Saved entries:
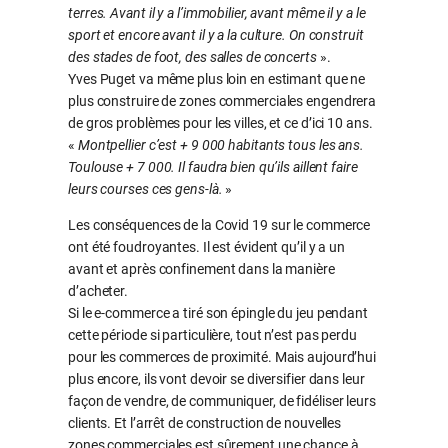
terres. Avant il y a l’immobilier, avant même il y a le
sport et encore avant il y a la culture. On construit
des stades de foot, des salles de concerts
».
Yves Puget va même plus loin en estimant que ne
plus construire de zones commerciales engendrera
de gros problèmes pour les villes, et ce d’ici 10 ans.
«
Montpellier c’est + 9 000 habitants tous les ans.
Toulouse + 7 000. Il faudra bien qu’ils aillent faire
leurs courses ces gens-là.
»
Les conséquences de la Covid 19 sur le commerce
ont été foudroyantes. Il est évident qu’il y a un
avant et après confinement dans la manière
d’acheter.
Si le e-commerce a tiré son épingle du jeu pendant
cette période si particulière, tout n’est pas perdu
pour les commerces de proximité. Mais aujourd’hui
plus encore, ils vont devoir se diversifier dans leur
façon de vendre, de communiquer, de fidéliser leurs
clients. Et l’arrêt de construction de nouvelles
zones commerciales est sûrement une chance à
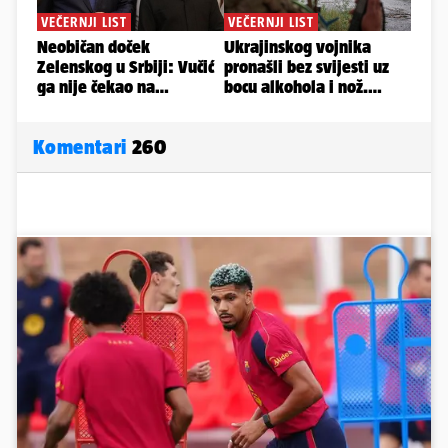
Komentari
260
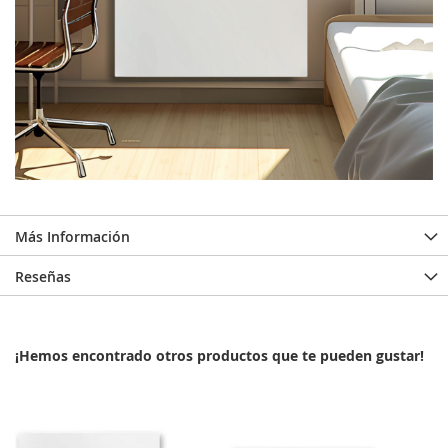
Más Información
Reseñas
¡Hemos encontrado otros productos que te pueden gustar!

...

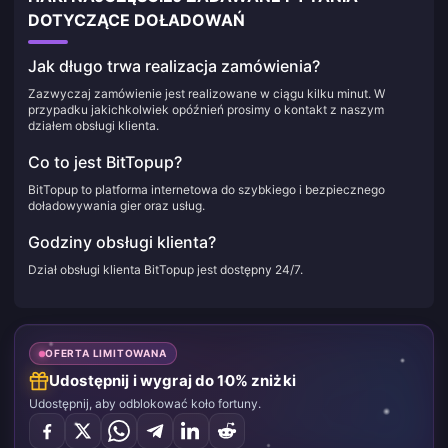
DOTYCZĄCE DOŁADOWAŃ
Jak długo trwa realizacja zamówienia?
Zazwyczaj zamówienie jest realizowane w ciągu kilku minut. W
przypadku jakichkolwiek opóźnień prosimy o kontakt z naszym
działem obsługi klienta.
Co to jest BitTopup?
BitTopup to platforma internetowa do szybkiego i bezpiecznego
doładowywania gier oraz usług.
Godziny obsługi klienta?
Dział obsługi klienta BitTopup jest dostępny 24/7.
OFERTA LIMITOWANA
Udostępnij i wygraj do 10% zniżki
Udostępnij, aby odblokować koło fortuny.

§ AIM OF THE TASK
Every line above in which the word "commerciales" occurs is to be copied.

§ EXERCISE ANSWER
plus construire de zones commerciales engendrera
zones commerciales est sûrement une chance à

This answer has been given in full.